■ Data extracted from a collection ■
--------------------------------------------------

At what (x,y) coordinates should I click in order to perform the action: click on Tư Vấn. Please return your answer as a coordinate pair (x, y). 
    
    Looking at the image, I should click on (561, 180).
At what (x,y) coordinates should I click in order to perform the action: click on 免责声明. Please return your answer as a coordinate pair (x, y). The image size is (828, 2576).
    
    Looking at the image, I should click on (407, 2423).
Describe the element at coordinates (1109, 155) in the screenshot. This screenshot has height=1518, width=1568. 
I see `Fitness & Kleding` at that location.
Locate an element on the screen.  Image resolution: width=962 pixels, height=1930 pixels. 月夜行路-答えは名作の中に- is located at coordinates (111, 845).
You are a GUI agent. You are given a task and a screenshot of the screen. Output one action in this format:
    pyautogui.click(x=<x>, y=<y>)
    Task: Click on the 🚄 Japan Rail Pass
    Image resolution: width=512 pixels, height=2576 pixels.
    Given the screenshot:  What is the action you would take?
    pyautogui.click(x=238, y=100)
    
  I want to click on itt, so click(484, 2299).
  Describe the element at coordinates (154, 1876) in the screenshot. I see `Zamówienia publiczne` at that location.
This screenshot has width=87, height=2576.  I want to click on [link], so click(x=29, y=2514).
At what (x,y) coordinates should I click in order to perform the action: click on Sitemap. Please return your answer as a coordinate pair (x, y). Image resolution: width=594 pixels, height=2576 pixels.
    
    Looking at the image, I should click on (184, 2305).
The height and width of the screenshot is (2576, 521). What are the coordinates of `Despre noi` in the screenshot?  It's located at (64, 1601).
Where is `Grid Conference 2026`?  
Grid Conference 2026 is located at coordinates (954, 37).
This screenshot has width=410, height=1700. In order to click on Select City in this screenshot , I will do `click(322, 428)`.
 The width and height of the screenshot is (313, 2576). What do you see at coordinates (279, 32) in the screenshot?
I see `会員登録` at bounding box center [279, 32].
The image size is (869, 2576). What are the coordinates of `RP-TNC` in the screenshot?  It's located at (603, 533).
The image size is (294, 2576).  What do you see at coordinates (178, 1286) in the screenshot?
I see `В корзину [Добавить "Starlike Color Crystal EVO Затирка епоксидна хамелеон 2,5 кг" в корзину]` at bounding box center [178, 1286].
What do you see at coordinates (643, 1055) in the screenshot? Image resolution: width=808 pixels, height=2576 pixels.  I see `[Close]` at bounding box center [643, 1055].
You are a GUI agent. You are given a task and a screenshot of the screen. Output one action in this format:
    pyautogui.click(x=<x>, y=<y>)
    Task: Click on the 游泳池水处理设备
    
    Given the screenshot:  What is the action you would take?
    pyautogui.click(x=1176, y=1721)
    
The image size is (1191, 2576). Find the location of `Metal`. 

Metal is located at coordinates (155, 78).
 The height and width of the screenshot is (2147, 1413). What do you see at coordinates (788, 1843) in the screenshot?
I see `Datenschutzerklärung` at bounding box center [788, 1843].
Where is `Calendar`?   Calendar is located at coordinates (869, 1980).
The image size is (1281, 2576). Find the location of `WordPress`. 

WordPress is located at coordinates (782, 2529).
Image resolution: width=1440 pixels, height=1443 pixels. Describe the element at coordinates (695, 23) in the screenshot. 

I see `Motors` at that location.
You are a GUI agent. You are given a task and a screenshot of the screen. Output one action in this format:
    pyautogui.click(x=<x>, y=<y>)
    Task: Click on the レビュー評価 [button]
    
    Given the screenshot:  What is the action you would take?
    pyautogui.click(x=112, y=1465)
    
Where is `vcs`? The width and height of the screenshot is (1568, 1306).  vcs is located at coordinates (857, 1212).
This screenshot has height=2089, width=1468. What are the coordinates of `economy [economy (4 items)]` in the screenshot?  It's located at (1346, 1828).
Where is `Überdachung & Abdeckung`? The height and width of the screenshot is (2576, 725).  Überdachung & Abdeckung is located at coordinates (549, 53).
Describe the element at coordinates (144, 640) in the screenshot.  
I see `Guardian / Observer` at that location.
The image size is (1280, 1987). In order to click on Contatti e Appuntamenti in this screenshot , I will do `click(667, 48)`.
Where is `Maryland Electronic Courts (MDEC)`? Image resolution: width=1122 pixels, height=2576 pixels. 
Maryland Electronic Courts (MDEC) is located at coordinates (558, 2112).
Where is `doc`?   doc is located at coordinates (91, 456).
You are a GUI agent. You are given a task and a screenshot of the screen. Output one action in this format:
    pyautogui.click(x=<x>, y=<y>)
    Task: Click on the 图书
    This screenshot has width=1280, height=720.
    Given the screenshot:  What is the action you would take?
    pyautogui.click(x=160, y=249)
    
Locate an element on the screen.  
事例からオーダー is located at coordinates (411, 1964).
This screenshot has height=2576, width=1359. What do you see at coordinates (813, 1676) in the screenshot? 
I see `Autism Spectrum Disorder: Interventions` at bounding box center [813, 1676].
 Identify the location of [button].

--------------------------------------------------

Copy all of the data. Keep every word exactly as it is.

■ ANSWER SECTION ■
At what (x,y) coordinates should I click in order to perform the action: click on Tư Vấn. Please return your answer as a coordinate pair (x, y). 
    
    Looking at the image, I should click on (561, 180).
At what (x,y) coordinates should I click in order to perform the action: click on 免责声明. Please return your answer as a coordinate pair (x, y). The image size is (828, 2576).
    
    Looking at the image, I should click on (407, 2423).
Describe the element at coordinates (1109, 155) in the screenshot. This screenshot has height=1518, width=1568. 
I see `Fitness & Kleding` at that location.
Locate an element on the screen.  Image resolution: width=962 pixels, height=1930 pixels. 月夜行路-答えは名作の中に- is located at coordinates (111, 845).
You are a GUI agent. You are given a task and a screenshot of the screen. Output one action in this format:
    pyautogui.click(x=<x>, y=<y>)
    Task: Click on the 🚄 Japan Rail Pass
    Image resolution: width=512 pixels, height=2576 pixels.
    Given the screenshot:  What is the action you would take?
    pyautogui.click(x=238, y=100)
    
  I want to click on itt, so click(484, 2299).
  Describe the element at coordinates (154, 1876) in the screenshot. I see `Zamówienia publiczne` at that location.
This screenshot has width=87, height=2576.  I want to click on [link], so click(x=29, y=2514).
At what (x,y) coordinates should I click in order to perform the action: click on Sitemap. Please return your answer as a coordinate pair (x, y). Image resolution: width=594 pixels, height=2576 pixels.
    
    Looking at the image, I should click on (184, 2305).
The height and width of the screenshot is (2576, 521). What are the coordinates of `Despre noi` in the screenshot?  It's located at (64, 1601).
Where is `Grid Conference 2026`?  
Grid Conference 2026 is located at coordinates (954, 37).
This screenshot has width=410, height=1700. In order to click on Select City in this screenshot , I will do `click(322, 428)`.
 The width and height of the screenshot is (313, 2576). What do you see at coordinates (279, 32) in the screenshot?
I see `会員登録` at bounding box center [279, 32].
The image size is (869, 2576). What are the coordinates of `RP-TNC` in the screenshot?  It's located at (603, 533).
The image size is (294, 2576).  What do you see at coordinates (178, 1286) in the screenshot?
I see `В корзину [Добавить "Starlike Color Crystal EVO Затирка епоксидна хамелеон 2,5 кг" в корзину]` at bounding box center [178, 1286].
What do you see at coordinates (643, 1055) in the screenshot? Image resolution: width=808 pixels, height=2576 pixels.  I see `[Close]` at bounding box center [643, 1055].
You are a GUI agent. You are given a task and a screenshot of the screen. Output one action in this format:
    pyautogui.click(x=<x>, y=<y>)
    Task: Click on the 游泳池水处理设备
    
    Given the screenshot:  What is the action you would take?
    pyautogui.click(x=1176, y=1721)
    
The image size is (1191, 2576). Find the location of `Metal`. 

Metal is located at coordinates (155, 78).
 The height and width of the screenshot is (2147, 1413). What do you see at coordinates (788, 1843) in the screenshot?
I see `Datenschutzerklärung` at bounding box center [788, 1843].
Where is `Calendar`?   Calendar is located at coordinates (869, 1980).
The image size is (1281, 2576). Find the location of `WordPress`. 

WordPress is located at coordinates (782, 2529).
Image resolution: width=1440 pixels, height=1443 pixels. Describe the element at coordinates (695, 23) in the screenshot. 

I see `Motors` at that location.
You are a GUI agent. You are given a task and a screenshot of the screen. Output one action in this format:
    pyautogui.click(x=<x>, y=<y>)
    Task: Click on the レビュー評価 [button]
    
    Given the screenshot:  What is the action you would take?
    pyautogui.click(x=112, y=1465)
    
Where is `vcs`? The width and height of the screenshot is (1568, 1306).  vcs is located at coordinates (857, 1212).
This screenshot has height=2089, width=1468. What are the coordinates of `economy [economy (4 items)]` in the screenshot?  It's located at (1346, 1828).
Where is `Überdachung & Abdeckung`? The height and width of the screenshot is (2576, 725).  Überdachung & Abdeckung is located at coordinates (549, 53).
Describe the element at coordinates (144, 640) in the screenshot.  
I see `Guardian / Observer` at that location.
The image size is (1280, 1987). In order to click on Contatti e Appuntamenti in this screenshot , I will do `click(667, 48)`.
Where is `Maryland Electronic Courts (MDEC)`? Image resolution: width=1122 pixels, height=2576 pixels. 
Maryland Electronic Courts (MDEC) is located at coordinates (558, 2112).
Where is `doc`?   doc is located at coordinates (91, 456).
You are a GUI agent. You are given a task and a screenshot of the screen. Output one action in this format:
    pyautogui.click(x=<x>, y=<y>)
    Task: Click on the 图书
    This screenshot has width=1280, height=720.
    Given the screenshot:  What is the action you would take?
    pyautogui.click(x=160, y=249)
    
Locate an element on the screen.  
事例からオーダー is located at coordinates (411, 1964).
This screenshot has height=2576, width=1359. What do you see at coordinates (813, 1676) in the screenshot? 
I see `Autism Spectrum Disorder: Interventions` at bounding box center [813, 1676].
 Identify the location of [button].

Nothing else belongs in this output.